AVAILABLE RECORDS >>
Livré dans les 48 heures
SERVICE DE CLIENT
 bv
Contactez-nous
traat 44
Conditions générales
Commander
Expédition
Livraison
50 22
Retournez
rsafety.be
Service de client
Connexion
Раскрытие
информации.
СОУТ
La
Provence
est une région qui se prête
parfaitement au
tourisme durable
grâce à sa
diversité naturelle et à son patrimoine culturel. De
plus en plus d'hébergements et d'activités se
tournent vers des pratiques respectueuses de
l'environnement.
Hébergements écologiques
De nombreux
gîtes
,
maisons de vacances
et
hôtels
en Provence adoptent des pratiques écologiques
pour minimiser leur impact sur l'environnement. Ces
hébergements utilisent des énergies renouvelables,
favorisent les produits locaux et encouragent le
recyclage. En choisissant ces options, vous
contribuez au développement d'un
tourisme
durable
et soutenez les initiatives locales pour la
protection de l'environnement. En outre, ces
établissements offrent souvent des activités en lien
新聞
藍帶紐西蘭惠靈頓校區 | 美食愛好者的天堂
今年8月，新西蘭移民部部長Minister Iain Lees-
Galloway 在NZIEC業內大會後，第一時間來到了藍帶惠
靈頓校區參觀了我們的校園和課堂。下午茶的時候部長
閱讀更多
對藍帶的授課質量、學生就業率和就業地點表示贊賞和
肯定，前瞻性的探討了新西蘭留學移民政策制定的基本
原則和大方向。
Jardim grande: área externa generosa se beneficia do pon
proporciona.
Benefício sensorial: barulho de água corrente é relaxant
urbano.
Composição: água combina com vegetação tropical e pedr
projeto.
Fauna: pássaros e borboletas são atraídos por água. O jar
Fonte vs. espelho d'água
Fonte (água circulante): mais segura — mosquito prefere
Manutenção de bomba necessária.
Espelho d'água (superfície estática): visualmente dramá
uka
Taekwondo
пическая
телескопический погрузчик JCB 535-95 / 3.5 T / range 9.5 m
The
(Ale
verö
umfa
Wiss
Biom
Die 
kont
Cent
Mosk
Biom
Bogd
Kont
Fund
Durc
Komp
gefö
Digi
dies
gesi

EXERCISE DETAILS >> Transcribe the records above exactly, but only from the line that contains "proporciona." through their final line, inclusive.

TASK ANSWER >>
proporciona.
Benefício sensorial: barulho de água corrente é relaxant
urbano.
Composição: água combina com vegetação tropical e pedr
projeto.
Fauna: pássaros e borboletas são atraídos por água. O jar
Fonte vs. espelho d'água
Fonte (água circulante): mais segura — mosquito prefere
Manutenção de bomba necessária.
Espelho d'água (superfície estática): visualmente dramá
uka
Taekwondo
пическая
телескопический погрузчик JCB 535-95 / 3.5 T / range 9.5 m
The
(Ale
verö
umfa
Wiss
Biom
Die 
kont
Cent
Mosk
Biom
Bogd
Kont
Fund
Durc
Komp
gefö
Digi
dies
gesi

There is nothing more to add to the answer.